But before we dyed Indigo directly on valuable, large pieces of fabric for the first time, we made a small dyeing experiment about a week before. The recipe for the indigo mixture was taken from Flinkhand, but instead of hydrosulfite we took sodium dithionite. In addition, we aimed at a lighter woad-blue, so we used only 10g of indigo instead of the 20g. For dyeing we had several 60m strands of fine wool yarn, a 100g strand of white and a 100g strand of natural brown yarn.
To our surprise, we soon discovered that the dye outperformed our expectations. Instead of a light blue we got a very strong blue.And the following yarns just did not want to get lighter. Not wanting to waste the remaining dye, we searched for things we could dye in the 15L pot. Another white and two natural dark brown yarns had to serve as well as a piece of linen and two pieces of wool. But we still didn't use all the indigo dye since we wanted to have some yarn and fabric left for the main event. Unfortunately, the pieces of fabric got somewhat patchy because the pot's volume was too small to stir properly. Luckily, this does not show that much on the two-tone woven diamond twill which we previously had dyed a light yellow.

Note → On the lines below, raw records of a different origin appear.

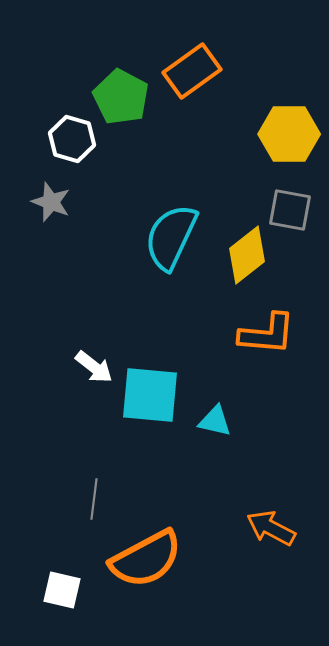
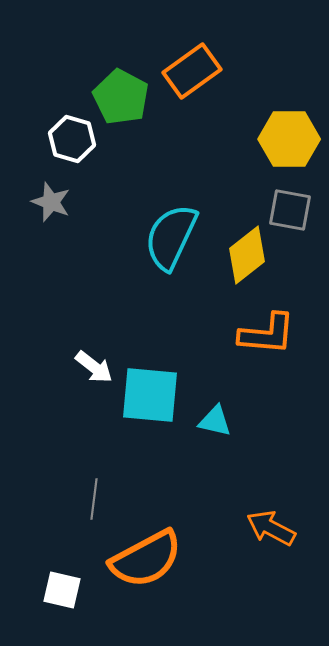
yellow hexagon: moved 5 px down
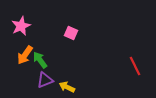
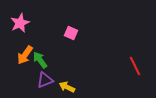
pink star: moved 1 px left, 3 px up
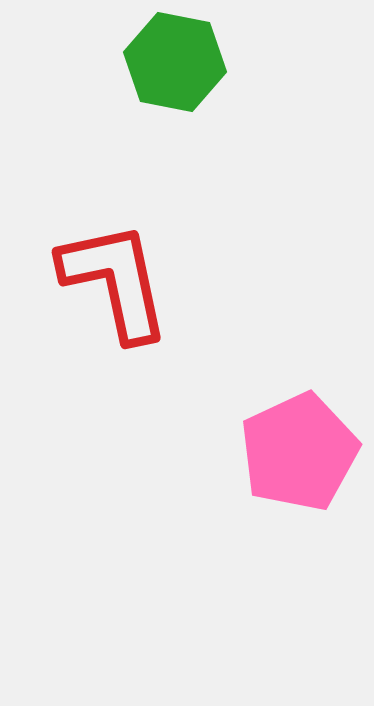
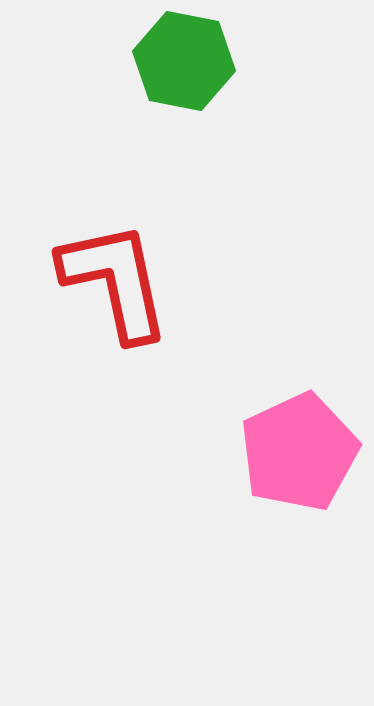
green hexagon: moved 9 px right, 1 px up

At the dyeing event we had several meters of linen, wool and raw silk as well as some yarns for the indigo dyeing ready. With so much more fabric we had to take more indigo than with the sample dyeing - instead of 10g we took 20g. The first fabric, a piece of linen, actually received the color tone we imagined. Next we dyed a 2x1.5m piece of woollen lozenge twill. Not only did this turn out to be almost spotless, the wool fabric took on the color even better than the linen, so we got a rich royal blue. This fabric quickly became the object of the desire of some fellow dyers present..
A piece of raw silk several meters long then drew so much dye from that the following yarns and fabrics became significantly lighter. A two-tone woven diamond twill turned into a beautiful gray blue, for the remaining yarns and fine fabrics only a touch of blue was left. Part of this we will probably over-dye again on occasion. The fabrics are very fine and smooth (worsted yarn) and could be sold as beautiful veils with a gentle blue tone.
... onion skins...
We already have plenty of experience with the onion skins, the main thing being to keep the fire hot and to stir it. We had planned about 1100g of wool to be dyed in the first bath, which would have meant about 770g onion skins. We had collected about 850g of skins and decided not to be so greedy - all of the skins went into the pot. A fine 2/2 twill and some woollen yarn became so orange that one might think we cheated with madder. The second bath was then a bit more moderate and the typical onion golden yellow finally came with the 3rd bath. Two days after the actual dyeing event, we still had some dye left in the water, with which we dyed a coarse, gray 2/2 twill.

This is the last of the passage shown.